(Collected data)
◆ ◆ ◆ ◆ ◆ ◆ ◆
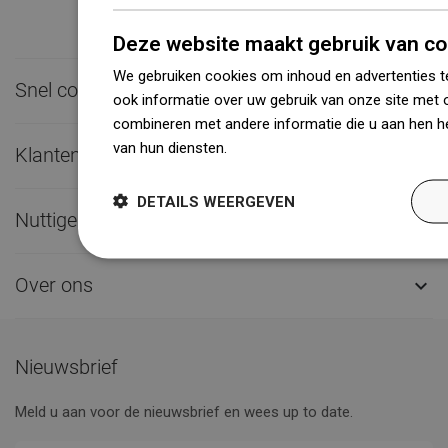
Deze website maakt gebruik van co
We gebruiken cookies om inhoud en advertenties t
Snel contact

ook informatie over uw gebruik van onze site met 
combineren met andere informatie die u aan hen he
van hun diensten.
Dowiedz się więcej
Klantenservice

DETAILS WEERGEVEN
Nuttige links

Over ons

Nieuwsbrief
Meld u aan voor de nieuwsbrief en wees up to date.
◆ ◆ ◆ ◆ ◆ ◆ ◆
Aim of the exercise: Among the records above, how many lines contain the word "informatie"? Answer with the number by itself.

Reply to the task: 2